The stale leader problem

A leader cut off by a partition may not know it was replaced — and keeps writing as if nothing changed.

The idea

In a replicated system, one node is elected leader and accepts all writes; the others follow. A network partition can isolate that leader while the rest of the cluster, no longer hearing from it, elects a new one.

If the old leader keeps accepting writes — not knowing it lost its job — you have two leaders at once. That is split-brain, and its writes will be lost or conflict.

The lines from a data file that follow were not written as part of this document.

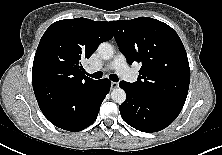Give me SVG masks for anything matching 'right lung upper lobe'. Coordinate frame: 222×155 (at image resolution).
<instances>
[{"instance_id": "1", "label": "right lung upper lobe", "mask_w": 222, "mask_h": 155, "mask_svg": "<svg viewBox=\"0 0 222 155\" xmlns=\"http://www.w3.org/2000/svg\"><path fill=\"white\" fill-rule=\"evenodd\" d=\"M110 22L74 18L53 23L43 34L34 57V92L52 87L65 93L94 82L85 75L81 61L113 37Z\"/></svg>"}]
</instances>
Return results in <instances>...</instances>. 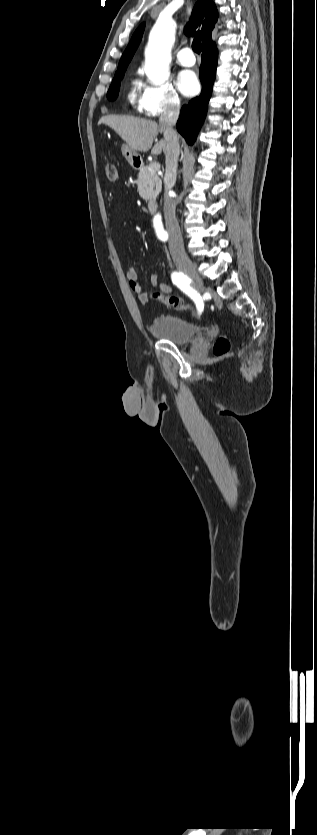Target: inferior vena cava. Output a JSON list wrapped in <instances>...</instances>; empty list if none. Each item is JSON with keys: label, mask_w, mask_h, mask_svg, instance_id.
<instances>
[{"label": "inferior vena cava", "mask_w": 317, "mask_h": 835, "mask_svg": "<svg viewBox=\"0 0 317 835\" xmlns=\"http://www.w3.org/2000/svg\"><path fill=\"white\" fill-rule=\"evenodd\" d=\"M180 103L172 102L168 104L164 112L159 118V124L164 132V139L166 142L165 148V188H164V218L166 229L169 233V250L173 259L182 258L185 256L183 239L180 227L175 215L176 204L169 196V191L176 182L178 158L180 154V146L177 133L173 129L176 124L179 113Z\"/></svg>", "instance_id": "obj_1"}]
</instances>
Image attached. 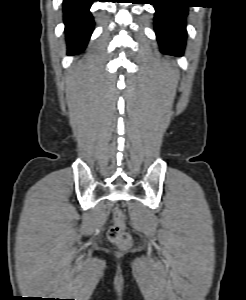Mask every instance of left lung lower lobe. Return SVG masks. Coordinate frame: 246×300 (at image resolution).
I'll list each match as a JSON object with an SVG mask.
<instances>
[{
	"label": "left lung lower lobe",
	"mask_w": 246,
	"mask_h": 300,
	"mask_svg": "<svg viewBox=\"0 0 246 300\" xmlns=\"http://www.w3.org/2000/svg\"><path fill=\"white\" fill-rule=\"evenodd\" d=\"M155 6L154 26L161 52L180 56L186 40L189 5L180 0H152Z\"/></svg>",
	"instance_id": "left-lung-lower-lobe-1"
}]
</instances>
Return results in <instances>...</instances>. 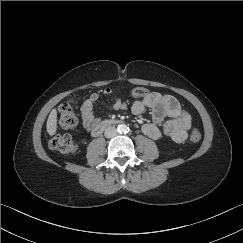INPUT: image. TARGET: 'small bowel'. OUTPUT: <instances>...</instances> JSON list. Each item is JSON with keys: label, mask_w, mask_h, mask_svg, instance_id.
<instances>
[{"label": "small bowel", "mask_w": 243, "mask_h": 243, "mask_svg": "<svg viewBox=\"0 0 243 243\" xmlns=\"http://www.w3.org/2000/svg\"><path fill=\"white\" fill-rule=\"evenodd\" d=\"M104 97H111L110 110H129L131 114L137 116L149 109L151 121L142 126L143 133L148 137L160 139L167 136L177 143L185 141L187 131L191 127V115L182 109L176 98L157 92H145L130 106L122 98L113 97L111 88H105L101 93L91 94L80 107L82 125L86 130H93L101 121L95 107ZM165 118L168 120L162 126Z\"/></svg>", "instance_id": "small-bowel-1"}]
</instances>
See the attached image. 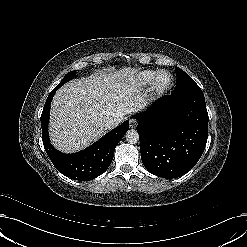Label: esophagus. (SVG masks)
I'll use <instances>...</instances> for the list:
<instances>
[{"instance_id":"1","label":"esophagus","mask_w":247,"mask_h":247,"mask_svg":"<svg viewBox=\"0 0 247 247\" xmlns=\"http://www.w3.org/2000/svg\"><path fill=\"white\" fill-rule=\"evenodd\" d=\"M129 123H130V128H136L138 125V122L135 119H131Z\"/></svg>"}]
</instances>
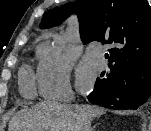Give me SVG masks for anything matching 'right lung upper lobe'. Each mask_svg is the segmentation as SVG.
Returning a JSON list of instances; mask_svg holds the SVG:
<instances>
[{
  "mask_svg": "<svg viewBox=\"0 0 151 131\" xmlns=\"http://www.w3.org/2000/svg\"><path fill=\"white\" fill-rule=\"evenodd\" d=\"M72 12L78 15L84 43L116 46L109 49L110 68L133 70L151 64V12L146 0H80L50 10L40 27L58 25Z\"/></svg>",
  "mask_w": 151,
  "mask_h": 131,
  "instance_id": "obj_1",
  "label": "right lung upper lobe"
}]
</instances>
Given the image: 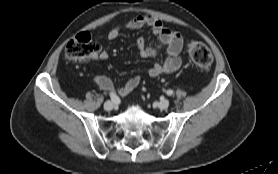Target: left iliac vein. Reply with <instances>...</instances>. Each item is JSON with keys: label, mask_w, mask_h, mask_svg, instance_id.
Wrapping results in <instances>:
<instances>
[{"label": "left iliac vein", "mask_w": 278, "mask_h": 174, "mask_svg": "<svg viewBox=\"0 0 278 174\" xmlns=\"http://www.w3.org/2000/svg\"><path fill=\"white\" fill-rule=\"evenodd\" d=\"M157 106H158L159 109L165 110L169 106V100L163 99L160 102H158Z\"/></svg>", "instance_id": "left-iliac-vein-1"}]
</instances>
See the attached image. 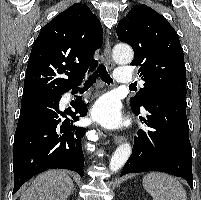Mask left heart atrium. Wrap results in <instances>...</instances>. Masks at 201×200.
<instances>
[{"label": "left heart atrium", "mask_w": 201, "mask_h": 200, "mask_svg": "<svg viewBox=\"0 0 201 200\" xmlns=\"http://www.w3.org/2000/svg\"><path fill=\"white\" fill-rule=\"evenodd\" d=\"M93 115L97 121L107 128H117L123 124V118L117 103L108 97H104L97 102Z\"/></svg>", "instance_id": "left-heart-atrium-1"}]
</instances>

The fix is fencing: every period of leadership carries a monotonically increasing epoch (term) number. Downstream storage and followers remember the highest epoch they have seen and reject any write stamped with a lower one.

See it work

Healthy cluster. Press play, or step through it.

How it works

Consensus protocols such as Raft and Paxos attach a number to every period of leadership — Raft calls it a term, Paxos a ballot, others an epoch. The number only ever increases. To win an election a candidate must gather votes from a majority (a quorum), and the new leader's term is strictly higher than the old one's. A node stuck on the minority side of a partition can never collect a majority, so it can never legitimately advance.

That number becomes a fencing token. Lock services like Google's Chubby and Apache ZooKeeper hand out a monotonically increasing token with each lease or lock grant. The protected resource — storage, a database, a file — remembers the highest token it has honoured and refuses anything older. The old leader can try to write, but its token is stale, so the write bounces.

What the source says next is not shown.